- Opening Delimiter -

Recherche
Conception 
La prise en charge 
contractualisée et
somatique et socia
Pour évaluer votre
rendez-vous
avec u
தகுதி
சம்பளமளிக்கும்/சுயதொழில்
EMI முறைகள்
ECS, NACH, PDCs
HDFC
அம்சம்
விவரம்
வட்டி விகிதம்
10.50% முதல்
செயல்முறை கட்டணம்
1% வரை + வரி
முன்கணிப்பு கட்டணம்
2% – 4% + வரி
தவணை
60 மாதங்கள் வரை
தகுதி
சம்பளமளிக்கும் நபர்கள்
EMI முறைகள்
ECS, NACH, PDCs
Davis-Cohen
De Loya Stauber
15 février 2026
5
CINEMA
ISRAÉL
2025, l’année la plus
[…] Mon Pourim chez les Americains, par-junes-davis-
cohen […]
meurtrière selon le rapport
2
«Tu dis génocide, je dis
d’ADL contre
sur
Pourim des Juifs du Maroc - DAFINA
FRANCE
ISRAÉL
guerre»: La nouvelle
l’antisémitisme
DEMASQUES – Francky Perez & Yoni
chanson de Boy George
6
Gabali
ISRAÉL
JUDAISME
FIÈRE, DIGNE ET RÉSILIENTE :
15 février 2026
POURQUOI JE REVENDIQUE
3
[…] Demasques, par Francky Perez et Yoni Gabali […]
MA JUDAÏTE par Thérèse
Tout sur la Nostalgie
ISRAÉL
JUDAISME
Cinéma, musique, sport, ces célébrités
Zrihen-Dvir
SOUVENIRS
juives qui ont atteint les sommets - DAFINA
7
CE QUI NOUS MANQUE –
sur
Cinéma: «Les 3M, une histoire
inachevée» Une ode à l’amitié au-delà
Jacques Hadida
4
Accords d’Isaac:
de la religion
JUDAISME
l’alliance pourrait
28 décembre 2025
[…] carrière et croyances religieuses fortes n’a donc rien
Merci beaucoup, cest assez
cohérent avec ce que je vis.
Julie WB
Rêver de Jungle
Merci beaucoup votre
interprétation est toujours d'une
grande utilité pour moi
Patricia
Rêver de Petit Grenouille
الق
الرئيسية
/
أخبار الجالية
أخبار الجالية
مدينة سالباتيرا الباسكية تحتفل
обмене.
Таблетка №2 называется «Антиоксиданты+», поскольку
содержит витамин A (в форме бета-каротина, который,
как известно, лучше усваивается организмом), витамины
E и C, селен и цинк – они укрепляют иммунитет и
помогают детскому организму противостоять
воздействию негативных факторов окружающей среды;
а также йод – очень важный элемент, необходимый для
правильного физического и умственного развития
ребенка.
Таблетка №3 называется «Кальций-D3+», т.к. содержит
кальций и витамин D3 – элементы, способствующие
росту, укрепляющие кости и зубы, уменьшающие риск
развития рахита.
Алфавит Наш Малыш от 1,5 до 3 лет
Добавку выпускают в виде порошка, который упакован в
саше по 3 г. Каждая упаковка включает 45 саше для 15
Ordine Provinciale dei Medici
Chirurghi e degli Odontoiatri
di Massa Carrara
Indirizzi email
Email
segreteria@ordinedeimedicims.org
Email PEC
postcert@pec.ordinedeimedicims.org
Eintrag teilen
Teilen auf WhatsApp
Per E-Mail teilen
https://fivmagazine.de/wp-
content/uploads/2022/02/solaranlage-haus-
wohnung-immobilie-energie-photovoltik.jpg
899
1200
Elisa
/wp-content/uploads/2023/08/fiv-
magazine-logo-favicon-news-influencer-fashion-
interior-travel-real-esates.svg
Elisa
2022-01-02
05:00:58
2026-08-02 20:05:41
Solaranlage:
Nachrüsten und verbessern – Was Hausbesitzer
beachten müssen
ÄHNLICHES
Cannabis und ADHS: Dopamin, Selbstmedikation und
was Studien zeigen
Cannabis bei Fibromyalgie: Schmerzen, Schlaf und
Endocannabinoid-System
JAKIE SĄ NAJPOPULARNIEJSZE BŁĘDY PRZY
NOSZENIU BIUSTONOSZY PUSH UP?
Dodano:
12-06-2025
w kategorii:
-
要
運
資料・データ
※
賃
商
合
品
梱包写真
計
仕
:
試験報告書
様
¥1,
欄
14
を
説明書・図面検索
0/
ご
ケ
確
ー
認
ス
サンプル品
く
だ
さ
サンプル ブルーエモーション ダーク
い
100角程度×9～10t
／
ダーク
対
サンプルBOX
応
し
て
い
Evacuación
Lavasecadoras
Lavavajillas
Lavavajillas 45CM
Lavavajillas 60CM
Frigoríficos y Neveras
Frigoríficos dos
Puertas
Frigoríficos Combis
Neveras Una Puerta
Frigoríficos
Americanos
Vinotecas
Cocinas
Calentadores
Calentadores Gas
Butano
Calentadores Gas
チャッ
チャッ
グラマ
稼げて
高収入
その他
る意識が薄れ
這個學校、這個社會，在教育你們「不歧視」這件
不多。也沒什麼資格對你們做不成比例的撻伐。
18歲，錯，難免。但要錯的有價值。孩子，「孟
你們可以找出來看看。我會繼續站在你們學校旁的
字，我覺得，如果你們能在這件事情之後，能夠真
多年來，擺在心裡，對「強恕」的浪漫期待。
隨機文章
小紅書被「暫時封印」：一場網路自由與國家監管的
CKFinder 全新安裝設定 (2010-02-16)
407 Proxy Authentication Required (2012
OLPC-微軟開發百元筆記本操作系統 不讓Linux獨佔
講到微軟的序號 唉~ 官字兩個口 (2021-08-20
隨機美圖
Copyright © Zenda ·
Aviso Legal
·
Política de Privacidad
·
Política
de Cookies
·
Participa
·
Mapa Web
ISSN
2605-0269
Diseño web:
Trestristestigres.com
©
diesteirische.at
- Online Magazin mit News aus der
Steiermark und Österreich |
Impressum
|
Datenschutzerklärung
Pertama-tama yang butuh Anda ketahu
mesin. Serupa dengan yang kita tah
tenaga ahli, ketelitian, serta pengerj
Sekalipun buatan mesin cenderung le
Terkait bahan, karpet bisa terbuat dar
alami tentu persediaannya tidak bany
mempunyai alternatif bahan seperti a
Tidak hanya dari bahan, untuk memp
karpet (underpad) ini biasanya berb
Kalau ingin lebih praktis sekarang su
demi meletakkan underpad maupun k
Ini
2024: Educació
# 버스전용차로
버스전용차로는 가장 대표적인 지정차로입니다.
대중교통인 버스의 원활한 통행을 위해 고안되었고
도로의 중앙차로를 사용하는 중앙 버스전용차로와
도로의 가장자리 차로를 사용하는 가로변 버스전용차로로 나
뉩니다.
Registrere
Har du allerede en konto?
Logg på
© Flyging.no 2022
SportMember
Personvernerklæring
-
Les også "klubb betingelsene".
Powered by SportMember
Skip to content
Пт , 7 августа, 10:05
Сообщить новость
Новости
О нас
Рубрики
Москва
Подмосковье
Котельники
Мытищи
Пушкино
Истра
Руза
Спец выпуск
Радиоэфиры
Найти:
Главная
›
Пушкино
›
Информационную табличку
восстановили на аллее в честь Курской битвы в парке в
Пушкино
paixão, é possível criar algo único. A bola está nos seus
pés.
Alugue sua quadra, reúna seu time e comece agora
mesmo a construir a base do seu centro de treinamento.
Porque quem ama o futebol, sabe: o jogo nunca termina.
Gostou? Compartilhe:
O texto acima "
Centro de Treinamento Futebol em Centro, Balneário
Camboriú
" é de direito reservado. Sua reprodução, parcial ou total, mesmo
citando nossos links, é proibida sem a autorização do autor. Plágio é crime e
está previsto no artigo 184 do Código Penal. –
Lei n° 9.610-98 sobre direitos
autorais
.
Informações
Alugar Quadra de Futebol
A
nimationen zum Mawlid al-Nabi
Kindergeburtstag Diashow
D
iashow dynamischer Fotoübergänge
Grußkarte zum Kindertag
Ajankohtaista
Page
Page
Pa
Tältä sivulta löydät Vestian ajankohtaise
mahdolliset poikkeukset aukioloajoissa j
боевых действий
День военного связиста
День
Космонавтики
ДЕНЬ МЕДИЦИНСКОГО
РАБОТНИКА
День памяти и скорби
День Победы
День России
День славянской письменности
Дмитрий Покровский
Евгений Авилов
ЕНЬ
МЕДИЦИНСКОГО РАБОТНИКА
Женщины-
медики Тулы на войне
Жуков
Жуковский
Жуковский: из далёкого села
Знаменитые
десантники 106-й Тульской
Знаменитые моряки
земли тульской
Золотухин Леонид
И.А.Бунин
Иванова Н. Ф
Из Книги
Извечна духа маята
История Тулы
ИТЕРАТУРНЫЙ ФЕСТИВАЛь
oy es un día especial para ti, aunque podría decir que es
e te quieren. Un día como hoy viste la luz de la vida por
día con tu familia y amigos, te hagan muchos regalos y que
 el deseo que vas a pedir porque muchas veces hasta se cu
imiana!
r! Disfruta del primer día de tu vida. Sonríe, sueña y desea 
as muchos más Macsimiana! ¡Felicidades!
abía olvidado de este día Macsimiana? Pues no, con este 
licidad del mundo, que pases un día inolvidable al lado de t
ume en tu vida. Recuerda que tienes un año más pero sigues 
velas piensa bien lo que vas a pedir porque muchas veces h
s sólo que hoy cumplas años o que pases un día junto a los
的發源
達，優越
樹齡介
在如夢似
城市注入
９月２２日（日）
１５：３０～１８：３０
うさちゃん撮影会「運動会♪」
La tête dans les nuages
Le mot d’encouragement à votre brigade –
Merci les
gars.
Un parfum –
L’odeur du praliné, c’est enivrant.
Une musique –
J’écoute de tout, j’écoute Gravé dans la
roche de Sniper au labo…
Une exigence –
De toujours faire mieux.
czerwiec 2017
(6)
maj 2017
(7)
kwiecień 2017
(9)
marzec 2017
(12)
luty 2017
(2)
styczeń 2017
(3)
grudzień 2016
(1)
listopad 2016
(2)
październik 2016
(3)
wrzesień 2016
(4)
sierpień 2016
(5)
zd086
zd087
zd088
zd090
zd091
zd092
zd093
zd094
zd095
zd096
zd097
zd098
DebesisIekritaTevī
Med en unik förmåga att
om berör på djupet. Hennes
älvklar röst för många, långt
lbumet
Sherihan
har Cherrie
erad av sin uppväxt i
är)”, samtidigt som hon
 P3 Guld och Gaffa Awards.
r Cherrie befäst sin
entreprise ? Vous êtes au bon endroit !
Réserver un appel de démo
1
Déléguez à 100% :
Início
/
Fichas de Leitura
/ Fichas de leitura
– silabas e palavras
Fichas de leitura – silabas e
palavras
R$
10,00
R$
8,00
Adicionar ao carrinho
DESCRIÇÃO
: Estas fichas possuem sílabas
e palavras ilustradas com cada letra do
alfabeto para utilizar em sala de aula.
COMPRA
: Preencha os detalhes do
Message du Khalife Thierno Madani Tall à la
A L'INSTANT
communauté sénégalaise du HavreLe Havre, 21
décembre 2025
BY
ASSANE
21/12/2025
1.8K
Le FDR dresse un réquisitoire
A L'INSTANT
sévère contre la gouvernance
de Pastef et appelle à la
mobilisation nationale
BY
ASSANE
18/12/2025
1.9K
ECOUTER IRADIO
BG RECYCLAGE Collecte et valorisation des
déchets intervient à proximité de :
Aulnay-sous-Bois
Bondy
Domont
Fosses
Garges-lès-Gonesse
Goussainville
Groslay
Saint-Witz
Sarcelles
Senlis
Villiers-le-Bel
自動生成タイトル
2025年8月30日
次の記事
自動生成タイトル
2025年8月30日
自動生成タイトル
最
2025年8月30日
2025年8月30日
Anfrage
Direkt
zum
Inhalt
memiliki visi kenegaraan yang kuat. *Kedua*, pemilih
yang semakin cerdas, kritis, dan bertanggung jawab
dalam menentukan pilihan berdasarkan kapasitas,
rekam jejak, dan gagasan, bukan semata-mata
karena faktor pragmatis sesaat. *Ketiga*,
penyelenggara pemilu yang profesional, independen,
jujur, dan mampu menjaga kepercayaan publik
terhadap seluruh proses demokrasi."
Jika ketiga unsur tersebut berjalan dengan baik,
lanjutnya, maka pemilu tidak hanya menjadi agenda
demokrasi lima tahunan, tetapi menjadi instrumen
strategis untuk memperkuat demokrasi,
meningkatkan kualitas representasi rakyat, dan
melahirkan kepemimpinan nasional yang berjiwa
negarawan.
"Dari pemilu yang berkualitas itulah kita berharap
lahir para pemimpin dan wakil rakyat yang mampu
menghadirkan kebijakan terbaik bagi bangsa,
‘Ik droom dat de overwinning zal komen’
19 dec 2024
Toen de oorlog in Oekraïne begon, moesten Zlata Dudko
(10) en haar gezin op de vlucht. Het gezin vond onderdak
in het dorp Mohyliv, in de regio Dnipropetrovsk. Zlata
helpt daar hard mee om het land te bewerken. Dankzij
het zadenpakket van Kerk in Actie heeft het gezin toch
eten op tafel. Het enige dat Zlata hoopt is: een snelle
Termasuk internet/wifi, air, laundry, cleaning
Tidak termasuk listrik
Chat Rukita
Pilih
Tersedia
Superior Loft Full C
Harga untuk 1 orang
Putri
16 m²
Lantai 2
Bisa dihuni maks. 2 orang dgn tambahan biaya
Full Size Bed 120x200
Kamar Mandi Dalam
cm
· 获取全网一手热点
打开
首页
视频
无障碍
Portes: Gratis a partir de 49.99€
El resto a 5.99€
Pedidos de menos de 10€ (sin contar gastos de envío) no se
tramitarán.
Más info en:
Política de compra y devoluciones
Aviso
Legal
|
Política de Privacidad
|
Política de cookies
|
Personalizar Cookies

- Closing Delimiter -

> **TASK PROMPT**:
Set down precisely the lines above between the line holding "МЕДИЦИНСКОГО РАБОТНИКА" and the line holding "oy es un día", inclusive, and nothing beyond them.

> **OUTPUT FOR THIS TASK**:
МЕДИЦИНСКОГО РАБОТНИКА
Женщины-
медики Тулы на войне
Жуков
Жуковский
Жуковский: из далёкого села
Знаменитые
десантники 106-й Тульской
Знаменитые моряки
земли тульской
Золотухин Леонид
И.А.Бунин
Иванова Н. Ф
Из Книги
Извечна духа маята
История Тулы
ИТЕРАТУРНЫЙ ФЕСТИВАЛь
oy es un día especial para ti, aunque podría decir que es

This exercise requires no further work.